**What to produce**
Pull every line containing "Apple" from the entries.

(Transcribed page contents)
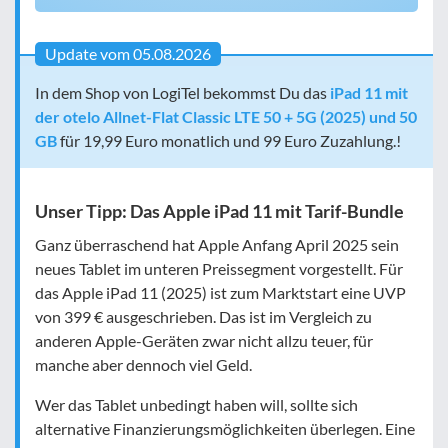
Update vom 05.08.2026
In dem Shop von LogiTel bekommst Du das
iPad 11 mit
der otelo Allnet-Flat Classic LTE 50 + 5G (2025) und 50
GB
für 19,99 Euro monatlich und 99 Euro Zuzahlung.!
Unser Tipp: Das Apple iPad 11 mit Tarif-Bundle
Ganz überraschend hat Apple Anfang April 2025 sein
neues Tablet im unteren Preissegment vorgestellt. Für
das Apple iPad 11 (2025) ist zum Marktstart eine UVP
von 399 € ausgeschrieben. Das ist im Vergleich zu
anderen Apple-Geräten zwar nicht allzu teuer, für
manche aber dennoch viel Geld.
Wer das Tablet unbedingt haben will, sollte sich
alternative Finanzierungsmöglichkeiten überlegen. Eine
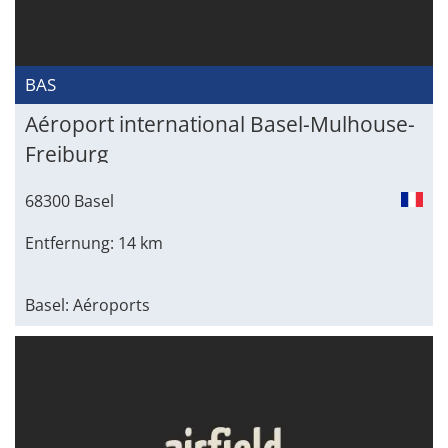
BAS
Aéroport international Basel-Mulhouse-
Freiburg
68300 Basel
Entfernung: 14 km
Basel: Aéroports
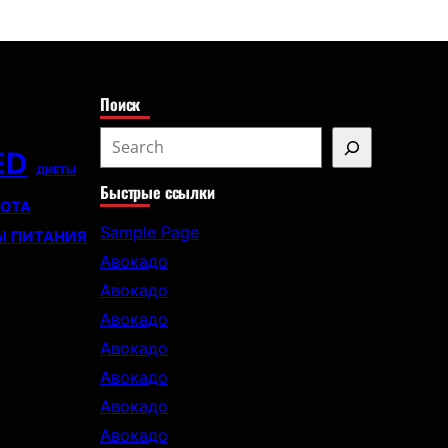
с
к
Поиск
S
ED
e
ДИЕТЫ
Быстрые ссылки
a
СОТА
r
Sample Page
Ы ПИТАНИЯ
c
Авокадо
h
Авокадо
Авокадо
Авокадо
Авокадо
Авокадо
Авокадо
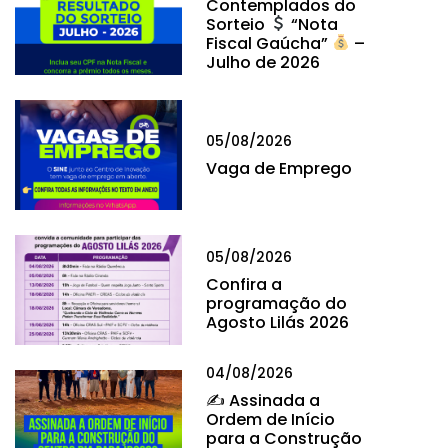
Contemplados do
Sorteio
“Nota
Fiscal Gaúcha”
–
Julho de 2026
05/08/2026
Vaga de Emprego
05/08/2026
Confira a
programação do
Agosto Lilás 2026
04/08/2026
✍
Assinada a
Ordem de Início
para a Construção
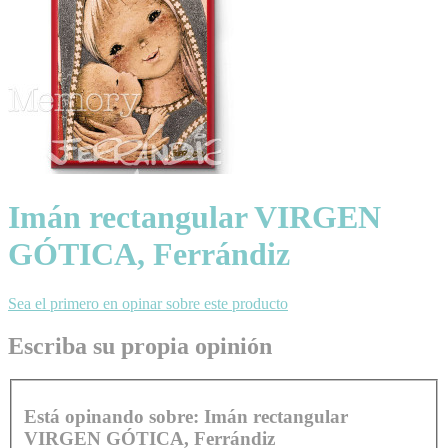
Imán rectangular VIRGEN
GÓTICA, Ferrándiz
Sea el primero en opinar sobre este producto
Escriba su propia opinión
Está opinando sobre:
Imán rectangular
VIRGEN GÓTICA, Ferrándiz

**Answer section**
Unser Tipp: Das Apple iPad 11 mit Tarif-Bundle
Ganz überraschend hat Apple Anfang April 2025 sein
das Apple iPad 11 (2025) ist zum Marktstart eine UVP
anderen Apple-Geräten zwar nicht allzu teuer, für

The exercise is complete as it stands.